WaterWheels- I am a little bit confused. What year did VW start using drilled con rods in 1.8L engines? I have been told that there is no such thing. I wish I had kept the old bearings, then I would at least have a part number for a replacement set. To my knowledge, this car is low mileage and has the original 1989 engine.
Does anyone have a source or part number for con rod bearings with the drilled holes? Thank you.



_Modified by helicfii at 7:47 PM 6-10-2009_


----------



## WaterWheels (Aug 14, 2005)

*Re: Connecting rod bearings- holes or no holes? (helicfii)*


_Quote, originally posted by *helicfii* »_I am a little bit confused. What year did VW start using drilled con rods in 1.8L engines? I have been told that there is no such thing.

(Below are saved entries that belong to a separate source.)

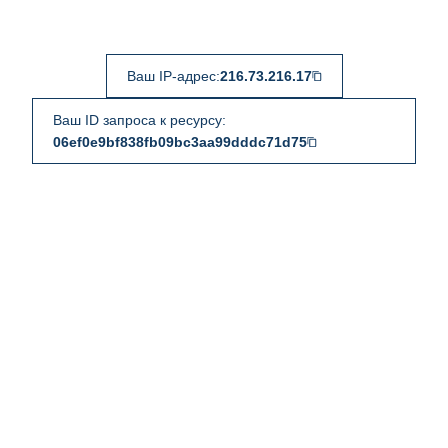
Ваш IP-адрес:
216.73.216.17
Ваш ID запроса к ресурсу:
06ef0e9bf838fb09bc3aa99dddc71d75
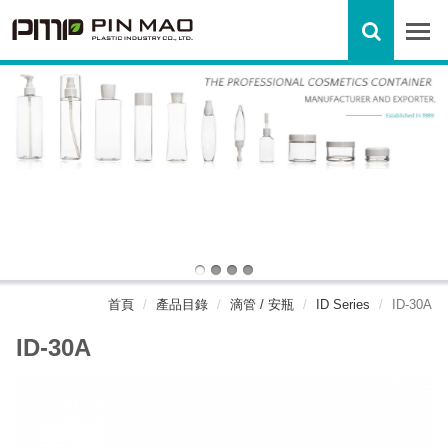
首頁
產品目錄
滴管 / 安瓶
ID Series
ID-30A
ID-30A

I guess now I'm a bit confused. I said that I have never come upon a VW engine fitted with rifle drilled rods, at least from the 80' - 92' model years. I have seen some Audi engines with them and their rods will fit in VW engines in some cases. Not saying it is not possible as VW and Audi are really the same company in a way and they could share parts in a pinch, but your 89' should not have drilled rods. That would explain why the source you purchased the new bearing from sold you bearings without holes. 
I'm not at a place where I can research parts, but I'll try to remember when I get home to look up some numbers for bearings with the holes. I believe TT sells them and would be cheaper then VW.


----------



## stuston (Nov 1, 2006)

I just pulled rods out of my stock '92 Jetta 8v Digi II WITH the oil holes through the rod to the wrist pin. I was also sent the no-hole bearings, so I just used the solid rods from my CIS donor.
Youll be alright using those bearings in the oil-ported rods, you just aren't going to get the oil through them.


----------



## vwpat (Oct 25, 2000)

*Re: Connecting rod bearings- holes or no holes? (WaterWheels)*

90-92 used the rifle drilled rods and VW replaced quite a few on previous year engines (usually 16Vs) for a campaign to reduce noisy rods. The 89 might have been late enough to get the originally or may have been swapped as part of the campaign.


----------



## helicfii (Apr 15, 2009)

*Re: Connecting rod bearings- holes or no holes? (vwpat)*

Interesting....thank you all, for the bits of info on this weird finding in my engine case.


----------